> _Stored data_
== == ==

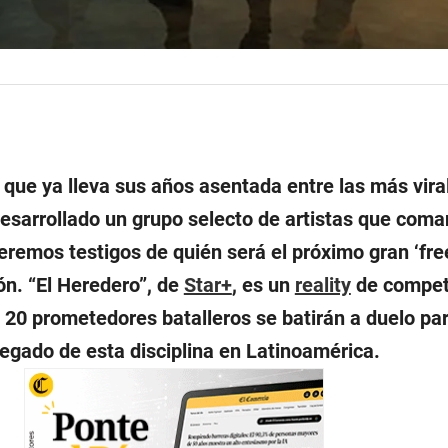
 que ya lleva sus años asentada entre las más vira
desarrollado un grupo selecto de artistas que coma
seremos testigos de quién será el próximo gran ‘fre
ón. “El Heredero”, de
Star+
, es un
reality
de compet
 20 prometedores batalleros se batirán a duelo par
legado de esta disciplina en Latinoamérica.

== == ==

Write each entry again exactly, minus any images.

> _Your response_
 que ya lleva sus años asentada entre las más vira
desarrollado un grupo selecto de artistas que coma
seremos testigos de quién será el próximo gran ‘fre
ón. “El Heredero”, de
Star+
, es un
reality
de compet
 20 prometedores batalleros se batirán a duelo par
legado de esta disciplina en Latinoamérica.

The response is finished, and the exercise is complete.